Give the lines again, unchanged, starting with the line containing "it on our management agenda? Is" and ending with the last line of the data below.

(Dataset)
+-------+

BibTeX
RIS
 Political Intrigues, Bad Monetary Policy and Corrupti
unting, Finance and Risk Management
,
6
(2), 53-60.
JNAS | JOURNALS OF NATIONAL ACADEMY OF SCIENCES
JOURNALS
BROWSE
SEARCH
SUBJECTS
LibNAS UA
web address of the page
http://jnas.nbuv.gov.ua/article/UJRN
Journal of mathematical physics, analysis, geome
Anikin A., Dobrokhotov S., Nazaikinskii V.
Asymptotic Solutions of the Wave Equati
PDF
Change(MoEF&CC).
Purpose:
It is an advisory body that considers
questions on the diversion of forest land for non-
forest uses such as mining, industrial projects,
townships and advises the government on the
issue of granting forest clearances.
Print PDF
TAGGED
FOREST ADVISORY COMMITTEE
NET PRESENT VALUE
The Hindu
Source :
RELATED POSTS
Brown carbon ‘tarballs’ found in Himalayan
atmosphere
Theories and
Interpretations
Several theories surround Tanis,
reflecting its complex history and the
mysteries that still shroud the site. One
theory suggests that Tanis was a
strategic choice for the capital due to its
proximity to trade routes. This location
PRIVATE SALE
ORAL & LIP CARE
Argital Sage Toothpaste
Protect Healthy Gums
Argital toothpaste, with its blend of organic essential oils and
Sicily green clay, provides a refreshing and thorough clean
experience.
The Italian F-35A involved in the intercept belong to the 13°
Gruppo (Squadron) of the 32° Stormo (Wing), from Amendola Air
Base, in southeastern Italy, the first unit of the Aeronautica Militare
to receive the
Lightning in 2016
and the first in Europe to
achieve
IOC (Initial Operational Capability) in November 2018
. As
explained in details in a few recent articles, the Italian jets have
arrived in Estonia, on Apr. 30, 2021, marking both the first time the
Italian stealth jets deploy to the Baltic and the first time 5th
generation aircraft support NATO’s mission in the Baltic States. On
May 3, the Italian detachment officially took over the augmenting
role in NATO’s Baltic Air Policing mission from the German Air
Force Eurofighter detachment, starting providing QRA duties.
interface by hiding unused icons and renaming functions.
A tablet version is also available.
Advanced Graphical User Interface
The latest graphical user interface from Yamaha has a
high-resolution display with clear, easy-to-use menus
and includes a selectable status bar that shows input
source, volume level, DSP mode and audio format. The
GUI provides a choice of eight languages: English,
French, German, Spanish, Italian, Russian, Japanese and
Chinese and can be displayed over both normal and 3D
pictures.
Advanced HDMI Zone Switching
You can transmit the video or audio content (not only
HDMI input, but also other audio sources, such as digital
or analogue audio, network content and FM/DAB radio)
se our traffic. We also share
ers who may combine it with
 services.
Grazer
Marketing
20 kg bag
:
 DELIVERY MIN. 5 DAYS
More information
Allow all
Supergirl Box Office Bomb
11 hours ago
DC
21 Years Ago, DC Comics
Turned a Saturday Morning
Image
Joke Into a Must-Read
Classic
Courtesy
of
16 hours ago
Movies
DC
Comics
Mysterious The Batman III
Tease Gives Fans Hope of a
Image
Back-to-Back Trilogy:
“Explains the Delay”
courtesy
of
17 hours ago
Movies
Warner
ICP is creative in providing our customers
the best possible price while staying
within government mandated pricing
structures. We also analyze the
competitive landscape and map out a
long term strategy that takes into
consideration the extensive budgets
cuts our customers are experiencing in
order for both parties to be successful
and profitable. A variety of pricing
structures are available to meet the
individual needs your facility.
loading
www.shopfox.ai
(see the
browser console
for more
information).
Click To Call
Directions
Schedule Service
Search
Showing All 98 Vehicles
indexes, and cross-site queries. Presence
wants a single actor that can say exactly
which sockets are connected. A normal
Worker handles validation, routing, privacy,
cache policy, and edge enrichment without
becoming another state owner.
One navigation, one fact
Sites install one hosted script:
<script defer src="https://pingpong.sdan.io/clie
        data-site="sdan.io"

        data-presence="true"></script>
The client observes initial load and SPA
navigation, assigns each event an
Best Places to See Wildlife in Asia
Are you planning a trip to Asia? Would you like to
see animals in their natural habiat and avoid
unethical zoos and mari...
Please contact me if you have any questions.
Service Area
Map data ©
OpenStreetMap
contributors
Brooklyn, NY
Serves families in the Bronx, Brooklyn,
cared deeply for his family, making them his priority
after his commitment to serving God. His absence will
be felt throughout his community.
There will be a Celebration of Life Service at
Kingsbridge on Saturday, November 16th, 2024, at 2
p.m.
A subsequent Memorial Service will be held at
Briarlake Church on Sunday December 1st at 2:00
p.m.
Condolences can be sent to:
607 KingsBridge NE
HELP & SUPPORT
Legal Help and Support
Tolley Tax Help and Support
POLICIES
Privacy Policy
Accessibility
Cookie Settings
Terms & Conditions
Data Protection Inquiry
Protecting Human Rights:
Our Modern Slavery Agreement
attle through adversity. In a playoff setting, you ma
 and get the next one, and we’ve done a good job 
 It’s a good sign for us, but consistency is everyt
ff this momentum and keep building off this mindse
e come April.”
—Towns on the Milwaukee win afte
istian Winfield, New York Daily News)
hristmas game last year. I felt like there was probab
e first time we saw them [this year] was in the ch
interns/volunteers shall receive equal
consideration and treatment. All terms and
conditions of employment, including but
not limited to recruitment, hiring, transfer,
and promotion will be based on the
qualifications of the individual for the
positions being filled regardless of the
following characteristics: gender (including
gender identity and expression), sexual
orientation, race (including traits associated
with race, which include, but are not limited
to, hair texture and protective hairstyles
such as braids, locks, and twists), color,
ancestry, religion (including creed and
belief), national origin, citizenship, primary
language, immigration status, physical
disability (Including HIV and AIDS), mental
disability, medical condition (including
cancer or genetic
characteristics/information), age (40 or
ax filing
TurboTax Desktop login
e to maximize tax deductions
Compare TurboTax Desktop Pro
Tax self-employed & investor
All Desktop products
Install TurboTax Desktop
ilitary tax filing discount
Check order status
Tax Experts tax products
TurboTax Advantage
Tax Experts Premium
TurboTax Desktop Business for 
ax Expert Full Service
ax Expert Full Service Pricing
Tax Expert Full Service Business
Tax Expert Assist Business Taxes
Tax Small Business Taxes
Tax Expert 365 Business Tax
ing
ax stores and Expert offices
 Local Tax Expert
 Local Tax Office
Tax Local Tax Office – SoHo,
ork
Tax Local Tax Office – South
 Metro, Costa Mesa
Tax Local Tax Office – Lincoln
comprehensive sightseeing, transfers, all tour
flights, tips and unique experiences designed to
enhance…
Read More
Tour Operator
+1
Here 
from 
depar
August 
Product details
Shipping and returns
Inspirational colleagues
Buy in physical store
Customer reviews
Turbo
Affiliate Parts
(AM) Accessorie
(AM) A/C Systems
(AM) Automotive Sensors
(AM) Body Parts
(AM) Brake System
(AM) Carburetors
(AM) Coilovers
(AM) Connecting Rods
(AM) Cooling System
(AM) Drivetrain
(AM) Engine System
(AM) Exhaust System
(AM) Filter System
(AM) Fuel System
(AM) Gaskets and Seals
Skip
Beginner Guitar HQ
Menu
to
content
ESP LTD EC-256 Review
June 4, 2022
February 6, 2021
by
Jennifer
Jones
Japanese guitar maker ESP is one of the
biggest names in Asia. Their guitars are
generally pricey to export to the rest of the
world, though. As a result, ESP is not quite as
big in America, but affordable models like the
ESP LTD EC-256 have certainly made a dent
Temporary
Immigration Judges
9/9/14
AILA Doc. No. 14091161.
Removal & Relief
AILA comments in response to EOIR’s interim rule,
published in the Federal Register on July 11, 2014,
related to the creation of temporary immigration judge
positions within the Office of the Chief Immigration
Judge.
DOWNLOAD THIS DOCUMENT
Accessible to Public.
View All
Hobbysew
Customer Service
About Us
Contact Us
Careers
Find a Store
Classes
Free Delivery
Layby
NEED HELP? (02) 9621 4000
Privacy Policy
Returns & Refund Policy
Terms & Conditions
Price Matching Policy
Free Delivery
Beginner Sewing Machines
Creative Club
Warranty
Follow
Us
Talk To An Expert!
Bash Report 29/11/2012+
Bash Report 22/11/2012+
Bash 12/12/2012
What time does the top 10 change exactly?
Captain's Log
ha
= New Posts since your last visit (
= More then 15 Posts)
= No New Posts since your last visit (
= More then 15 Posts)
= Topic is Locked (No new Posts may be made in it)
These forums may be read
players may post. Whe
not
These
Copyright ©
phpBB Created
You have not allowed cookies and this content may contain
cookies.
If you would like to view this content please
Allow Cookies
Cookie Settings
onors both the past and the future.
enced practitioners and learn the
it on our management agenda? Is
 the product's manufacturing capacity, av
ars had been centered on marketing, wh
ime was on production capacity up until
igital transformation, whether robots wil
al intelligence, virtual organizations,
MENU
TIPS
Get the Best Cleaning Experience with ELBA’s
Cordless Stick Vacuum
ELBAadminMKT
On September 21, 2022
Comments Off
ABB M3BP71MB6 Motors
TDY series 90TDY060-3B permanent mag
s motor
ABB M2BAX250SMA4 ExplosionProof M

+-------+

(Solution to the exercise)
it on our management agenda? Is
 the product's manufacturing capacity, av
ars had been centered on marketing, wh
ime was on production capacity up until
igital transformation, whether robots wil
al intelligence, virtual organizations,
MENU
TIPS
Get the Best Cleaning Experience with ELBA’s
Cordless Stick Vacuum
ELBAadminMKT
On September 21, 2022
Comments Off
ABB M3BP71MB6 Motors
TDY series 90TDY060-3B permanent mag
s motor
ABB M2BAX250SMA4 ExplosionProof M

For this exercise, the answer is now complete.